Proportional hazards assumption test using Schoenfeld residuals

Interpretation

Purpose

This section validates a core assumption of the Cox proportional hazards model: that hazard ratios remain constant over time. The test uses Schoenfeld residuals to detect whether any predictor's effect changes as follow-up time increases. Violations suggest that a predictor's impact on survival is time-dependent rather than constant, which affects the validity of the reported hazard ratios.

Key Findings

  • Number of Violations: 1 predictor violates the proportional hazards assumption (p < 0.05)
  • Predictor_3: Identified as the violating variable with p-value = 0.02, indicating its hazard ratio is not constant over time
  • Majority Compliance: 5 of 6 predictors satisfy the PH assumption (p-values range from 0.12 to 0.89)
  • Global Test: The overall model passes (p = 0.11), suggesting the violation is isolated and does not invalidate the entire model

Interpretation

The Cox model assumes constant hazard ratios, but predictor_3 shows evidence of time-varying effects—its impact on survival probability changes as follow-up time progresses.

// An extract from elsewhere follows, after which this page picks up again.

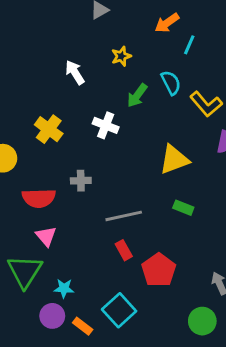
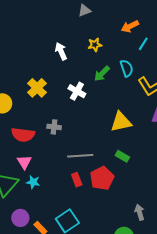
red pentagon: (159, 270) -> (102, 178), moved
cyan star: (64, 288) -> (33, 182), moved

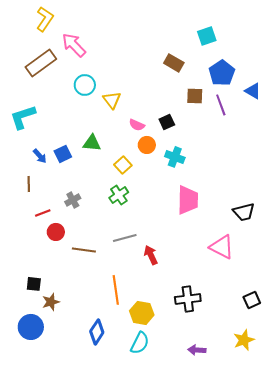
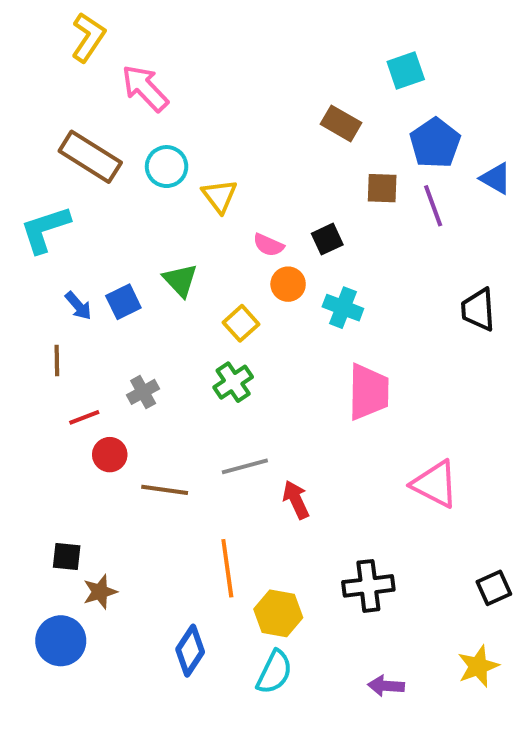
brown rectangle: (41, 63) -> (90, 157), moved, turned 68
green triangle: (92, 143) -> (180, 280), turned 42
black trapezoid: (244, 212) -> (478, 310), moved, turned 100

This is particularly notable given predictor_3's strong effect (HR = 1.60, p < 0.001) in the main model.

Table 10

Model Interpretation

Hazard Ratio Interpretation Guide

Interpretation guide for hazard ratios and model output

metricvalue
N Observations500
N Events467
Event Rate (%)93.4
Concordance (C-statistic)0.6536
Concordance SE0.0133
Log-rank p-value0
AIC4870.64
N Predictors6
N Significant6

Interpretation

Purpose

This section interprets the Cox proportional hazards model results, translating hazard ratios into clinically or operationally meaningful risk changes. It explains how each predictor affects instantaneous event hazard and validates overall model discrimination ability, enabling stakeholders to understand which factors most strongly influence survival outcomes.

Key Findings

  • Most Protective Predictor: group_colC (HR = 0.44) reduces hazard by 56.4%, indicating substantially lower event risk in this group
  • Highest Risk Predictor: predictor_3late (HR = 1.61) increases hazard by 60.5%, representing the strongest adverse effect among all predictors
  • Model Discrimination: Concordance = 0.654 indicates moderate predictive accuracy—substantially better than random (0.5) but with room for improvement toward perfect (1.0)
  • Statistical Strength: All 6 predictors are significant (p < 0.05); 467 events provide robust evidence

Interpretation

The model demonstrates that group membership and late presentation status are primary drivers of event risk. The 0.654 concordance suggests the model correctly ranks risk pairs approximately 65% of the time, reflecting meaningful but incomplete discrimination. The tight clustering of all predictors around significance thresholds indicates consistent, reliable effects across the covariate set.